Let's say current DU playerbase has a lot of Minecraft...

Actualy, I think, on closer examination -- no. Most of my MC friends were relativly cold on DU upon investinging what game has to offer. I myself, being super-hardcore minecrafter, find DU building system quite... exausting. Thing is, in general, MC players like much faster, intuitive building, PvE content and overall easly-accessable interactivity of game world. DU has very little to offer on this points. This why we probably see almost zero invasion from millions of MC fans around the world.

 

Current 3d desert inviting to painstakingly make 3d objects for sake of making 3d objects is landmarkers version of paradise.

 

2 hours ago, Olmeca_Gold said:

This post is meant to be more of an early warning to NQ and a conversation initiation.

Well, to be honest, all kind of warnings (about community demographics trends so to say) were here long ago.

  • When game "opened" with lot of promise in 2016, most of future players activity in intent was about building nations and all kind of healthy, EVE-inspired activites, with lot of interesting ideas and energy to spend (obviously with mix of unrealistic fantasies).
  • Game was seriously delayed (2 years), so things started to rot from boredom. Some people left and lost interest.
  • With early builds arrival, another slice of players found themeselfs in dissapoinment, when reality met with their previous expectations.

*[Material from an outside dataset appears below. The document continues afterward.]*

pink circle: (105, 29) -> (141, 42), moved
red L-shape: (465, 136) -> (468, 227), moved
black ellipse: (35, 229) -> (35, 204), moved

In practical terms it meant that game barely supported many "expected" activities/roles.
  • To add insult to injury, NQ butchered community page (last life line for many struggling entities to stay on at least some level of activity) under premise of updating it, but it still lies in ruins, even after promise to be fired up on Beta start.
  • Very little effort all this time was made by CM team in many regards (before joining of Naerais at least).
  • Questionable start of Beta, especialy how world was prepared for our arrival (that is separate topic, that partly under NDA)...

In this medothicly developing enviroment (quite "choking" for everyone else) landmark-type players had best chances for survival. Because their staple was only one relativly working from begining and less infuenced by... not so great disign choices.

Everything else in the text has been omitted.